** Opening Provided material block **

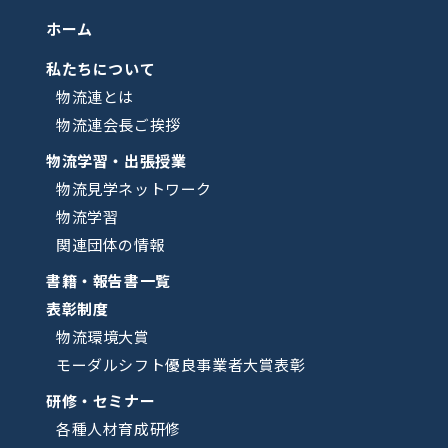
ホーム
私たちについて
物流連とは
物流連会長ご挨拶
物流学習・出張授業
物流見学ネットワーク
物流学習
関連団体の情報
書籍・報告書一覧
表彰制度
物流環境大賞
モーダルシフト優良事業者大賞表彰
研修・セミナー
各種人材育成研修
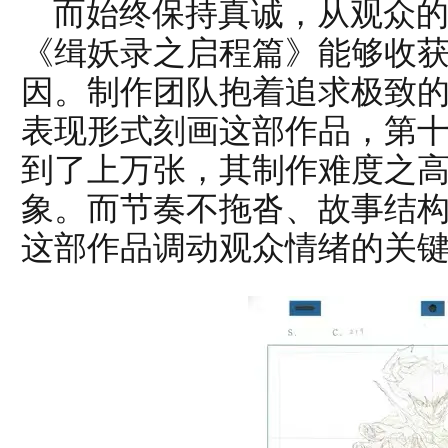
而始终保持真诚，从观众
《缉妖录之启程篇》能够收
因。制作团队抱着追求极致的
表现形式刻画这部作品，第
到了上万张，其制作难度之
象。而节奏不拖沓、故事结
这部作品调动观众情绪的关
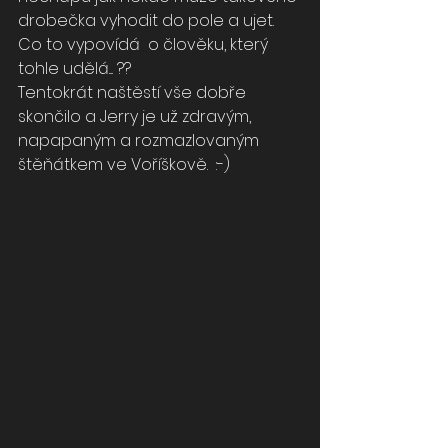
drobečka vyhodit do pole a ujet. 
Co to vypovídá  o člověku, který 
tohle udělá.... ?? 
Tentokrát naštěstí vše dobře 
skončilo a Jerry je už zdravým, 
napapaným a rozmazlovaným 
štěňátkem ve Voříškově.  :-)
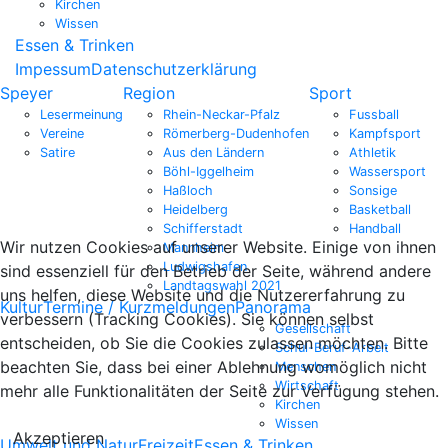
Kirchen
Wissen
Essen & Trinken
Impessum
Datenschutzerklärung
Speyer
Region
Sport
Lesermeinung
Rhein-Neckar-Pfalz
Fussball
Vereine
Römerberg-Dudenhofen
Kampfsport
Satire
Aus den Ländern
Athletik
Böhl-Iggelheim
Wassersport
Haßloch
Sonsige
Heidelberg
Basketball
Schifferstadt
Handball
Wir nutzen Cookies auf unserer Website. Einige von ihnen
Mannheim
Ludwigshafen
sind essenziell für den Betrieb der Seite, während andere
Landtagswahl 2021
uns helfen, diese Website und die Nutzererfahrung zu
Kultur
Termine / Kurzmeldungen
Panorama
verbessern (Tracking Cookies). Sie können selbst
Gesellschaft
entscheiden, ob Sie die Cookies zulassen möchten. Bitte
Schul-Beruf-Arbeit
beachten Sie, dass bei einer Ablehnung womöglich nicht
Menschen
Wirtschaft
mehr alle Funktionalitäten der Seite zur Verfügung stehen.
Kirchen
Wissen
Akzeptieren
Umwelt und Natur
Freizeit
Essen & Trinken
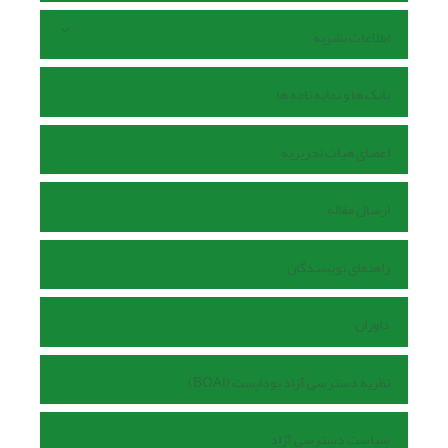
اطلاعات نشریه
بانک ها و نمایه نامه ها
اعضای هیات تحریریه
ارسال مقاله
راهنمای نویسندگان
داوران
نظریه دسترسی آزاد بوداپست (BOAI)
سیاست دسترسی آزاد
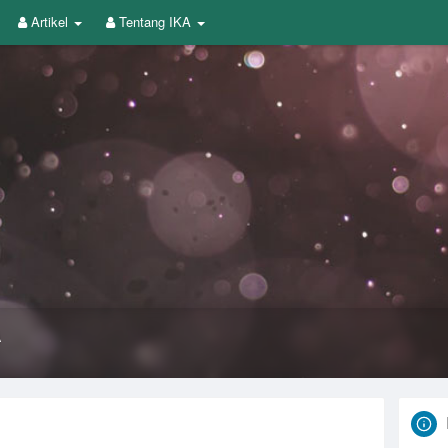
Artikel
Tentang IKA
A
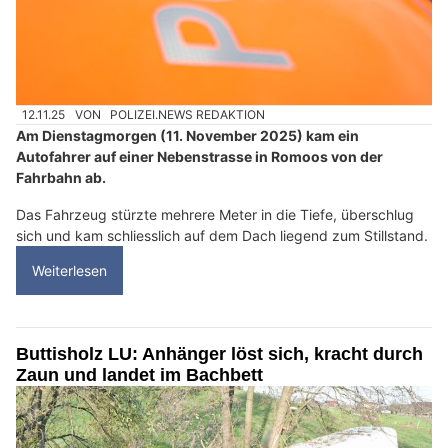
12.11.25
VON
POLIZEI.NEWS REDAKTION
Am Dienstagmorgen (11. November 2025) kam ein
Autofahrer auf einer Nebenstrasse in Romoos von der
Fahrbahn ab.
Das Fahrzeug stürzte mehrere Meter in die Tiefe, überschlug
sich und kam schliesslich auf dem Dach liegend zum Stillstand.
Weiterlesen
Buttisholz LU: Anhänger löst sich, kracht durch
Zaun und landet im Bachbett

** Closing Provided material block **
** Opening Provided material block **

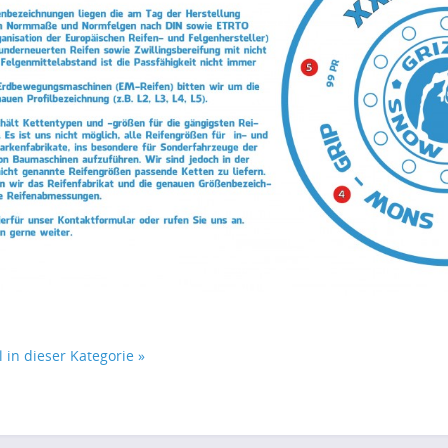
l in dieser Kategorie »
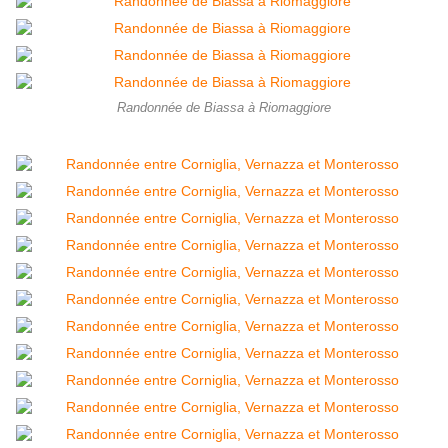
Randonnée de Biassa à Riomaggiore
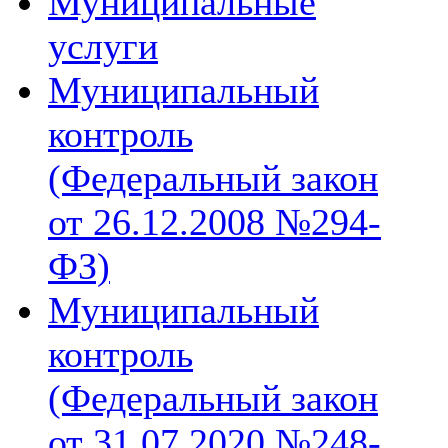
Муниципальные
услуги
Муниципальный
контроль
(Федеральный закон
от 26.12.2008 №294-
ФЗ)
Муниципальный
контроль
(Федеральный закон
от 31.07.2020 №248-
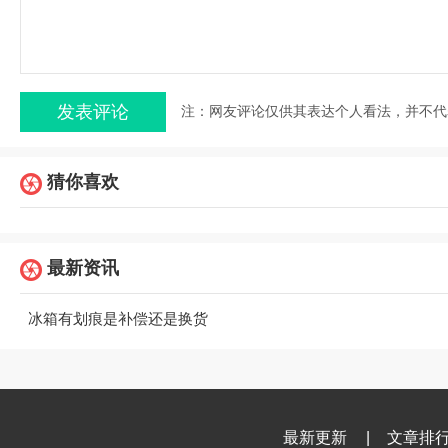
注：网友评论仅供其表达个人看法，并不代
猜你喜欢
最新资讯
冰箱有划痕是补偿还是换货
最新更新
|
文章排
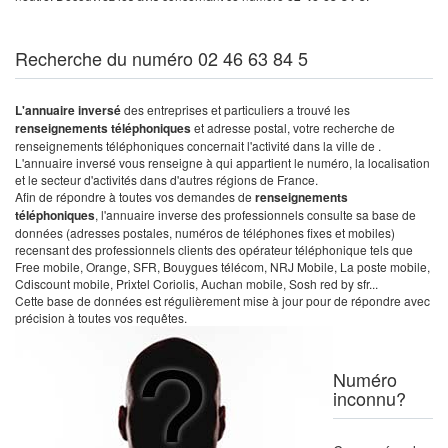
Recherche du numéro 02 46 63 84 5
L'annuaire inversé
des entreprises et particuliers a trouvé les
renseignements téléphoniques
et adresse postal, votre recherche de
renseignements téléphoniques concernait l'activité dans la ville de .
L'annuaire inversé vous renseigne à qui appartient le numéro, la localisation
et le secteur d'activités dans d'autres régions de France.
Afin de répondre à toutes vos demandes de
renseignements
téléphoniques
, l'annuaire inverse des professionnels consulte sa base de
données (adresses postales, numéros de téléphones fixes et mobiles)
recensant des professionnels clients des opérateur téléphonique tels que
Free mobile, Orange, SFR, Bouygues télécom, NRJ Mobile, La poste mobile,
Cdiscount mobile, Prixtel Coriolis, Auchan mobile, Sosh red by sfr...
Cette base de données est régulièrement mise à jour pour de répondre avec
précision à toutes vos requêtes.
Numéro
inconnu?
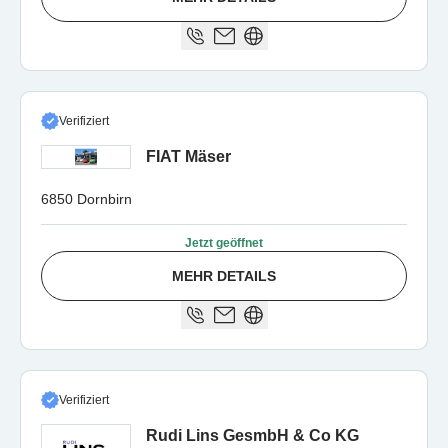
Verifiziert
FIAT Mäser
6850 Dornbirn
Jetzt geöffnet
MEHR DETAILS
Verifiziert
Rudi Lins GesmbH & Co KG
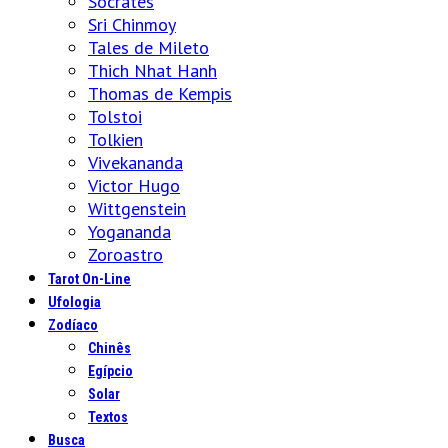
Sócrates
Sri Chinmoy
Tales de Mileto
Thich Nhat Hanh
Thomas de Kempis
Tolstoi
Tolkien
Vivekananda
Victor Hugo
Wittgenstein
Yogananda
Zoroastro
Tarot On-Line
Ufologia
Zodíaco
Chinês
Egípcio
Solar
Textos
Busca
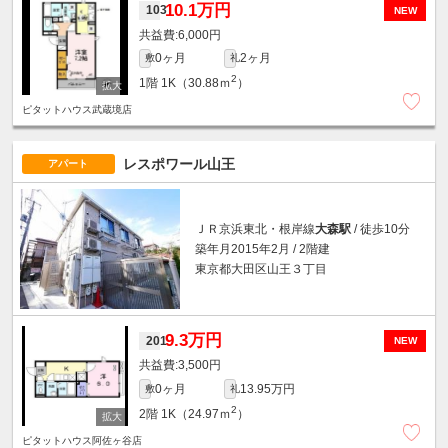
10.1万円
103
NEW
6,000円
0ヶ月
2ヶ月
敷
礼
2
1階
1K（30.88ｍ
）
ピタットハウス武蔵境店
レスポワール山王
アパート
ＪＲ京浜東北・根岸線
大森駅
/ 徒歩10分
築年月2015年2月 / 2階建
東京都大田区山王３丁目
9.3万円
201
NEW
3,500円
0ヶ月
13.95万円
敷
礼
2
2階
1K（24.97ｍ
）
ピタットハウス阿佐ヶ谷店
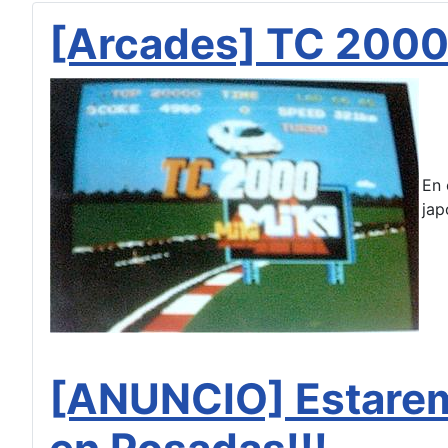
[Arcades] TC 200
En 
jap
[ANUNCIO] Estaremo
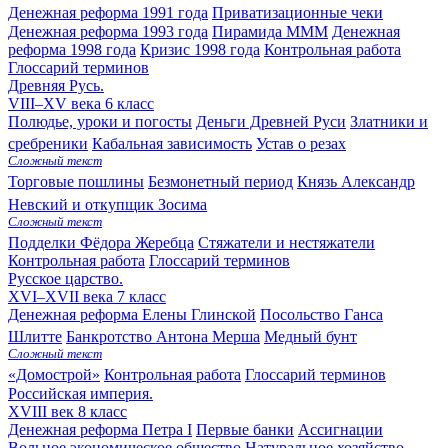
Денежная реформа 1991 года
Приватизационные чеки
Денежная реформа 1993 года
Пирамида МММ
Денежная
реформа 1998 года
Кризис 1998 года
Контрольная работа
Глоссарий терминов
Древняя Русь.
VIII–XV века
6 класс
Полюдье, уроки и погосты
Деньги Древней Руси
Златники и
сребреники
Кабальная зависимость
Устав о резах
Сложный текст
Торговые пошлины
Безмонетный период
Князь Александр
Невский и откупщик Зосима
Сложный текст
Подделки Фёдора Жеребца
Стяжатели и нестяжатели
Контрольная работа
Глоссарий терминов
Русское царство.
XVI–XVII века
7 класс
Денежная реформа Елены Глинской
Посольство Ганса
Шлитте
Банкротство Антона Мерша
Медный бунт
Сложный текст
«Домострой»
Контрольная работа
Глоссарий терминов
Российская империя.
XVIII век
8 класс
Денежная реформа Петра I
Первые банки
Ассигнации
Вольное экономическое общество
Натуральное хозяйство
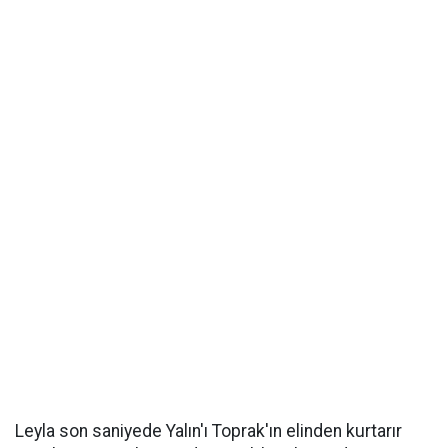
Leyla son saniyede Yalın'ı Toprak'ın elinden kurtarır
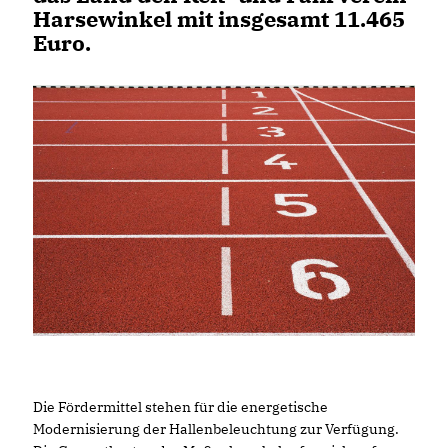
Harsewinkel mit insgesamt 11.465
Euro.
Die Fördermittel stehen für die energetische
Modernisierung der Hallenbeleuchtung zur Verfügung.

** Closing Provided material block **
** Opening Provided material block **

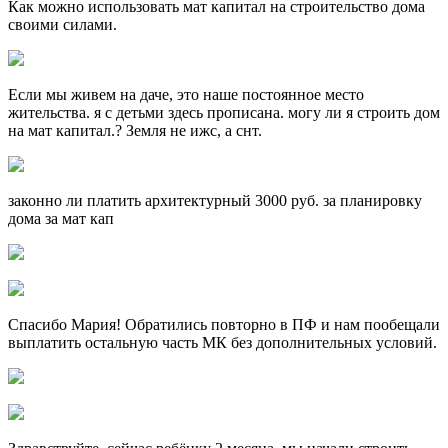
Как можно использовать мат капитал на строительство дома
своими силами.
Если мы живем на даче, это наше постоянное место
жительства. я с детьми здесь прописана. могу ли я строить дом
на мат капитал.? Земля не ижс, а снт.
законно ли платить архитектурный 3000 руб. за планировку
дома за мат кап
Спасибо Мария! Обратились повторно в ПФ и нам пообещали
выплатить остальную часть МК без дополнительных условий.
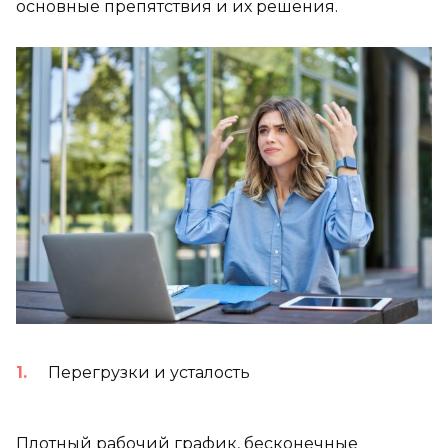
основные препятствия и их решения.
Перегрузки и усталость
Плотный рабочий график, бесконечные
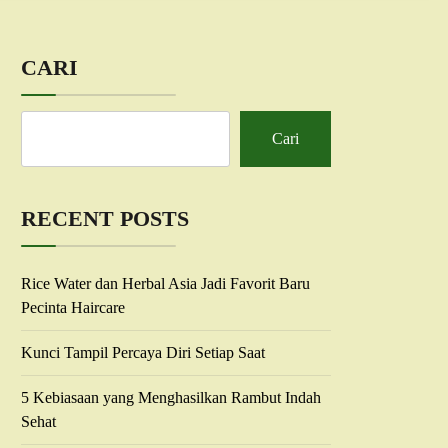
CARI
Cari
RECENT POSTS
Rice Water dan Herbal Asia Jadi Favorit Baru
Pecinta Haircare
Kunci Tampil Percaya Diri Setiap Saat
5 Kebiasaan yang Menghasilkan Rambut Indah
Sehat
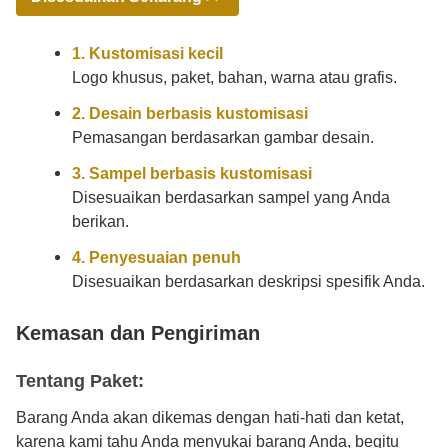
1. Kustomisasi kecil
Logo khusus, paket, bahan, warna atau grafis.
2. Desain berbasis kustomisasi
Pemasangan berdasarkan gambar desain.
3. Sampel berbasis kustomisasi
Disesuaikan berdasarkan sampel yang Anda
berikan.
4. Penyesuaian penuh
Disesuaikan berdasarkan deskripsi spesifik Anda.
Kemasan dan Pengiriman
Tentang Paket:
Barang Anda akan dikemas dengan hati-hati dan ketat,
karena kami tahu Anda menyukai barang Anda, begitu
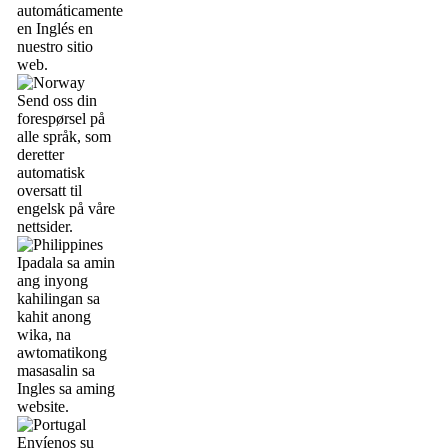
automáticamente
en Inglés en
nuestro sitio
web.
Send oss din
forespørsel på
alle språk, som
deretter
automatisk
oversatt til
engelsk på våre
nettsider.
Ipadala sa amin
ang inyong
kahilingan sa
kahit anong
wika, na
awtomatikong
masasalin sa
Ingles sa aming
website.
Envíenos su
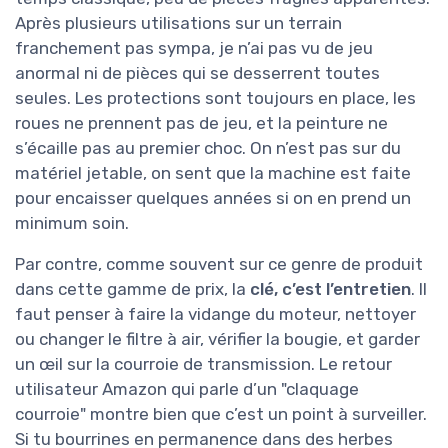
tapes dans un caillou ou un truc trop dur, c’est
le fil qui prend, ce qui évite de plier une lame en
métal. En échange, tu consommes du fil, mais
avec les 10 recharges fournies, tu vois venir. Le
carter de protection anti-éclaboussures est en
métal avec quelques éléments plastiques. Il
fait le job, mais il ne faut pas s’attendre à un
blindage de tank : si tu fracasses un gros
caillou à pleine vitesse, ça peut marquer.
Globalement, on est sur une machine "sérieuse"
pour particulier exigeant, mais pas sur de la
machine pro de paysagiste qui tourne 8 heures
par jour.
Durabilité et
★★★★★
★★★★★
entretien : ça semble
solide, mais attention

** Closing Provided material block **

> **Exercise objective**
Once the line with "Die Fördermittel stehen für die energetische" is found in the records above, print exactly that line and every line after it through the line with "Modernisierung der Hallenbeleuchtung".

> **Answer area**
Die Fördermittel stehen für die energetische
Modernisierung der Hallenbeleuchtung zur Verfügung.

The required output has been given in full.